Applied machine learning and (un)natural language processing.
"If you do not work on an important problem, it's unlikely you'll do important work."
- Richard Hamming
Cloud-based software systems should be considered among the most fascinating artifacts of human civilization. They provide the commercial and social infrastructure of modern life, with each of us probably interacting with many of them daily. We (quite reasonably) do so without any consideration of the dizzying complexity of the underlying software: vast interconnected information, control, and communication flows lurking behind the innocuous app icon on our mobile phone screen, continuously evolving to compete in the marketplace.
But somebody must pilot the Ship of Theseus. While software may ostensibly exist entirely in the pure realm of ones and zeros stored in some source code repository, the smooth and safe operation of a live production service is utterly dependent on the continuous attention of human experts working within carefully developed teams and processes.

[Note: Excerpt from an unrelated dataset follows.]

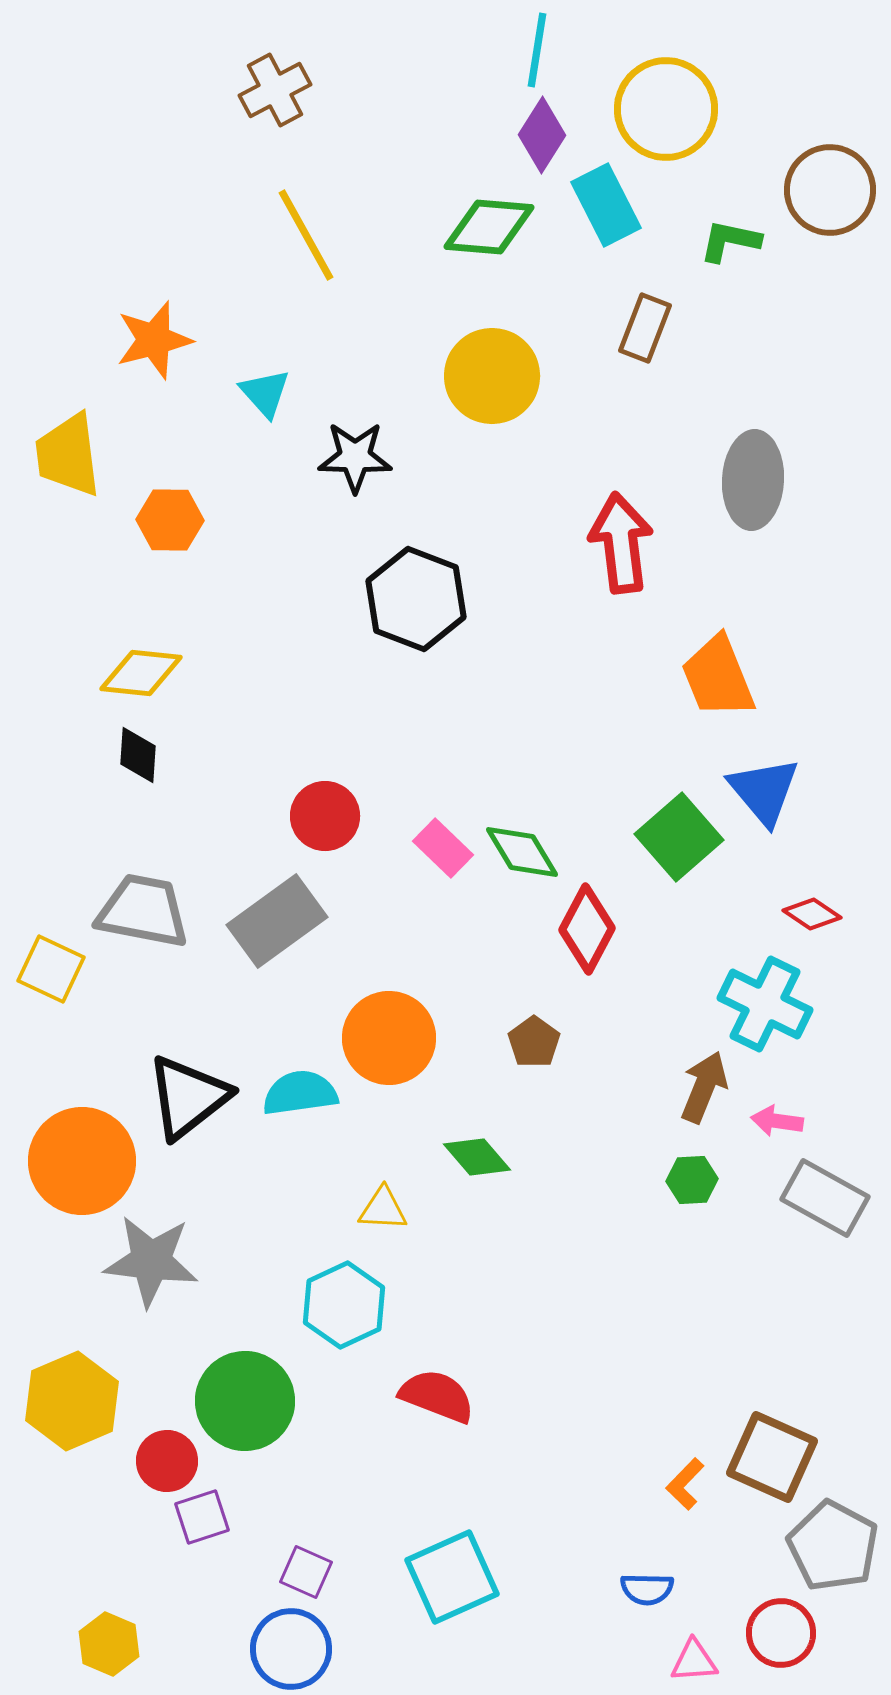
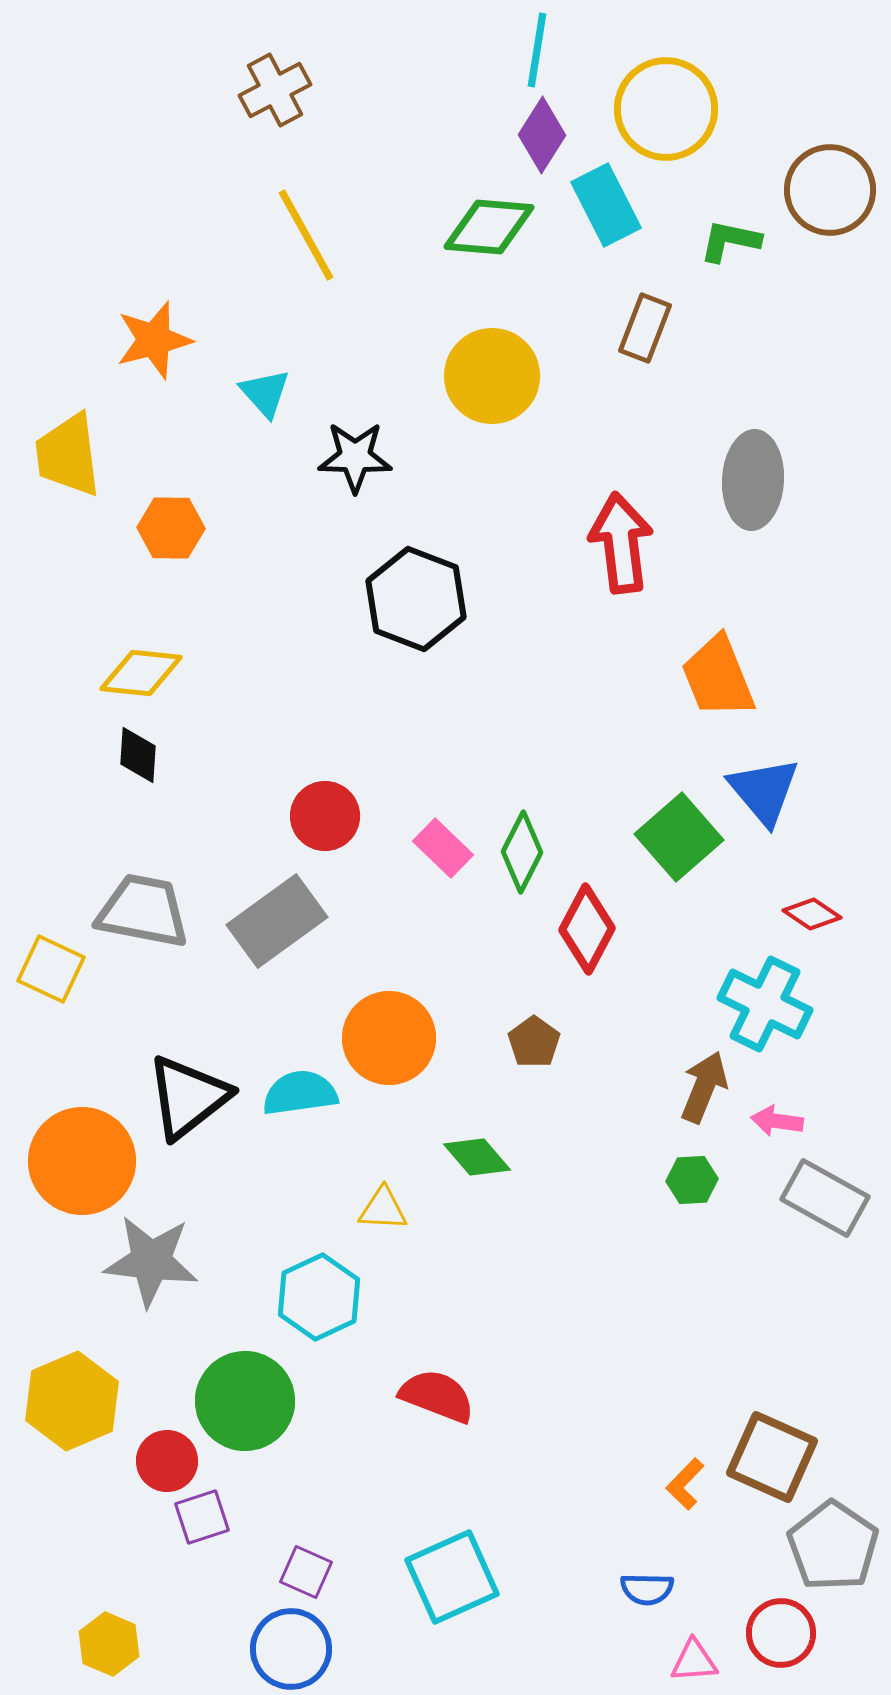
orange hexagon at (170, 520): moved 1 px right, 8 px down
green diamond at (522, 852): rotated 58 degrees clockwise
cyan hexagon at (344, 1305): moved 25 px left, 8 px up
gray pentagon at (833, 1546): rotated 6 degrees clockwise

However, these professionals cannot touch the CPUs nor smell the error messages. In order to operate our technology, we must use technology. Organizations achieve the extrasensory perception required to infer the state of their systems by instrumenting components to emit terabyte-scale streams of heterogeneous events and numerical measurements that are in turn consumed by a prosthetic nervous system built for the integration and processing of these signals, capable of transducing them into alerts, summaries, and data visualizations suitable for human consumption.

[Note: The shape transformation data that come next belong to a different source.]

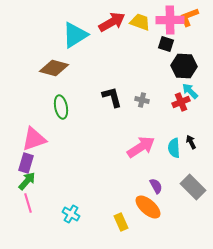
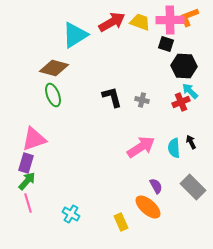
green ellipse: moved 8 px left, 12 px up; rotated 10 degrees counterclockwise
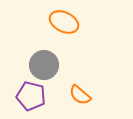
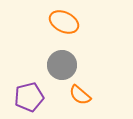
gray circle: moved 18 px right
purple pentagon: moved 2 px left, 1 px down; rotated 28 degrees counterclockwise
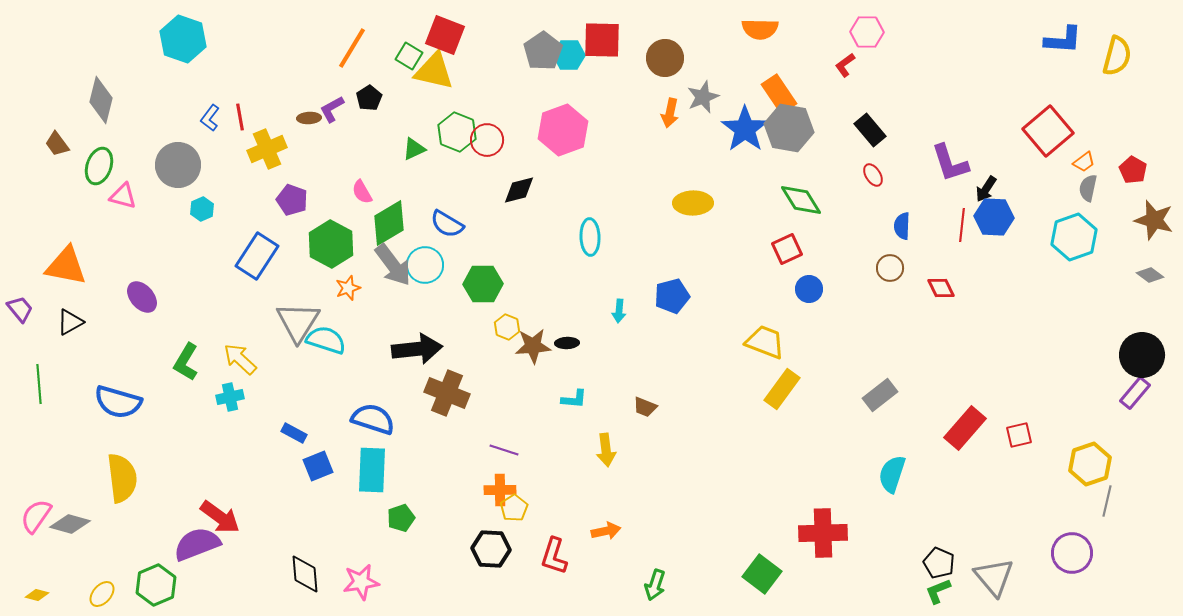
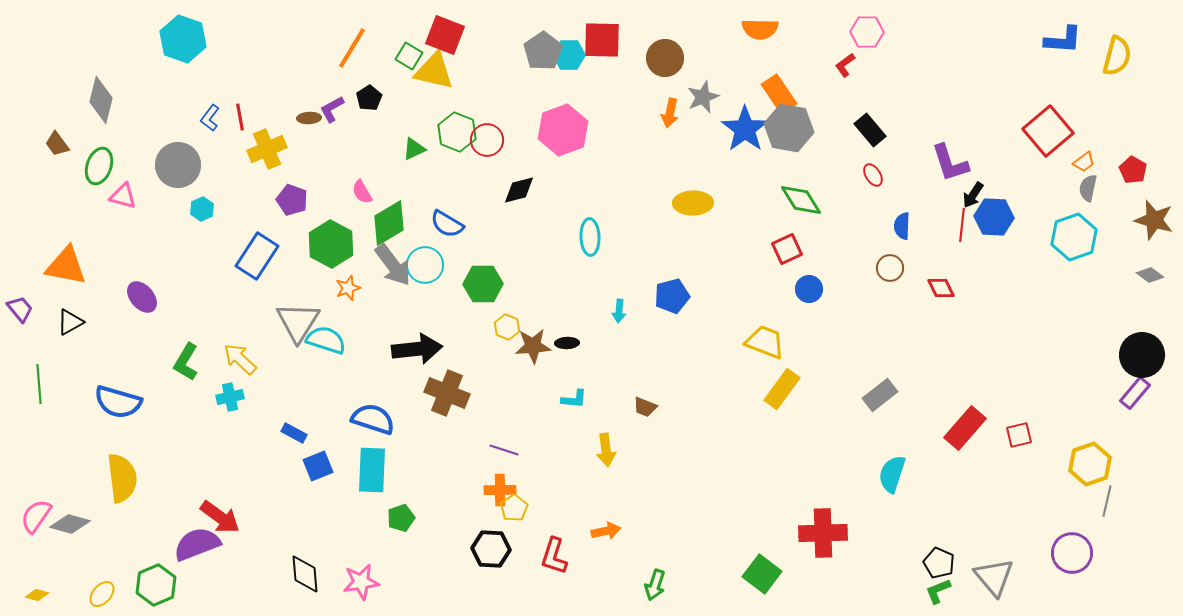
black arrow at (986, 189): moved 13 px left, 6 px down
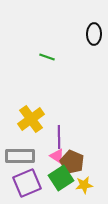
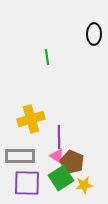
green line: rotated 63 degrees clockwise
yellow cross: rotated 20 degrees clockwise
purple square: rotated 24 degrees clockwise
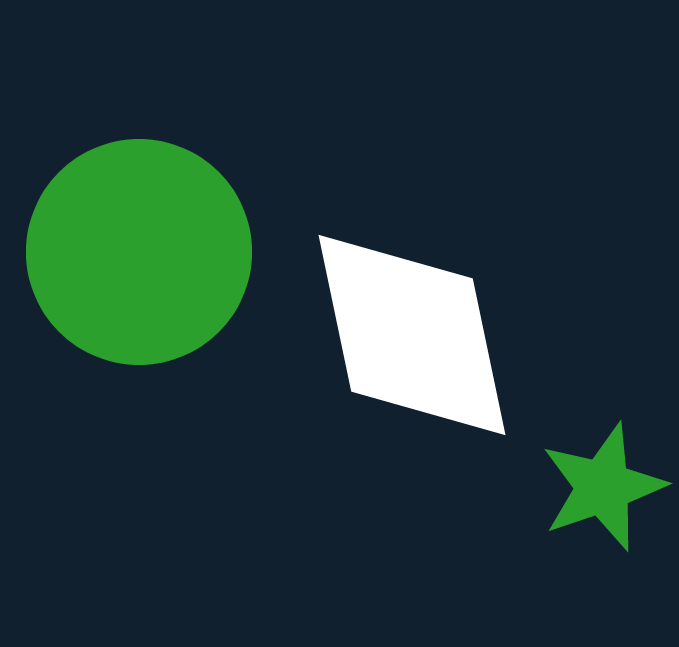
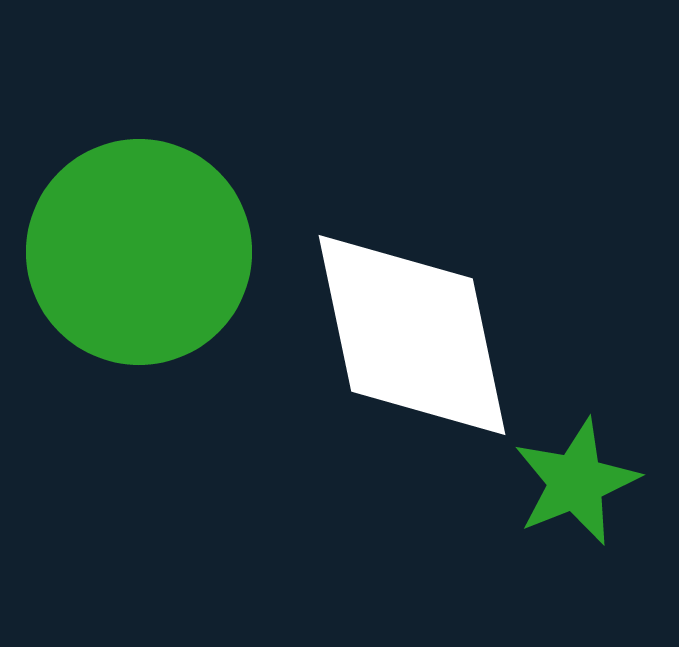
green star: moved 27 px left, 5 px up; rotated 3 degrees counterclockwise
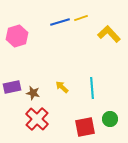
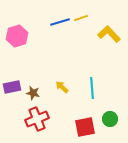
red cross: rotated 25 degrees clockwise
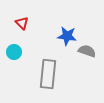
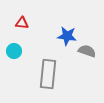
red triangle: rotated 40 degrees counterclockwise
cyan circle: moved 1 px up
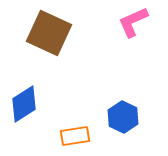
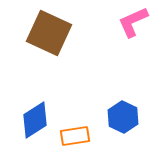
blue diamond: moved 11 px right, 16 px down
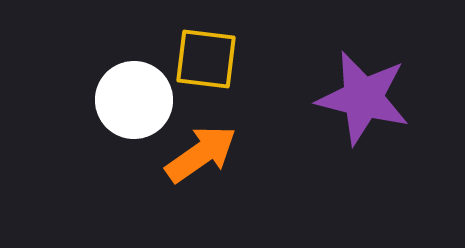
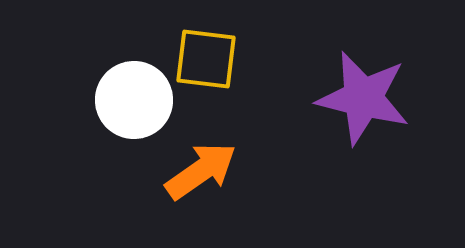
orange arrow: moved 17 px down
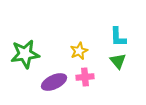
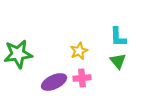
green star: moved 7 px left
pink cross: moved 3 px left, 1 px down
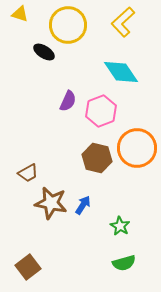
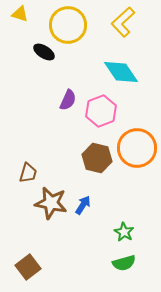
purple semicircle: moved 1 px up
brown trapezoid: rotated 45 degrees counterclockwise
green star: moved 4 px right, 6 px down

As the complexity and scale of systems continues to grow, a bottleneck is emerging at the interface between the human operators and this keyhole view into the machine world. It is therefore becoming necessary to investigate how we might push (some of) the higher-level "intelligence" across the divide, using automated methods to provide human users with more relevant information, richer contexts, and more powerful tools for exploring, formulating, and testing hypotheses about observed system behaviors. Machine learning and data mining technologies are natural candidate tools for this task.
One might expect software system behavior and its associated telemetry to be perfectly well-ordered and predictable. Setting aside the Entscheidungsproblem, the complexity, dynamism, and human-driven nature of these systems mean that, in practice, much of the data is actually noisy or chaotic. This provides a promising environment for machine learning and data mining: we have some domain knowledge about the underlying structure and mechanics of the data-generating process, but randomness and noise in the observed signals. Some example families of relevant machine learning approaches and problem formulations here are
Another interesting question is how to pool or combine data across different instances when estimating models. We could consider each entity (eg, host machine running some application) to be totally unique and then estimate models for each in complete isolation. Going the other way, we could naively estimate a single model to cover all instances. The question of how to use metadata or domain knowledge to best interpolate between these extremes is a rich area for exploration, closely related to Bayesian hierarchical modeling or parameter tying in deep neural nets. Ideas from differential privacy may also be relevant in this context.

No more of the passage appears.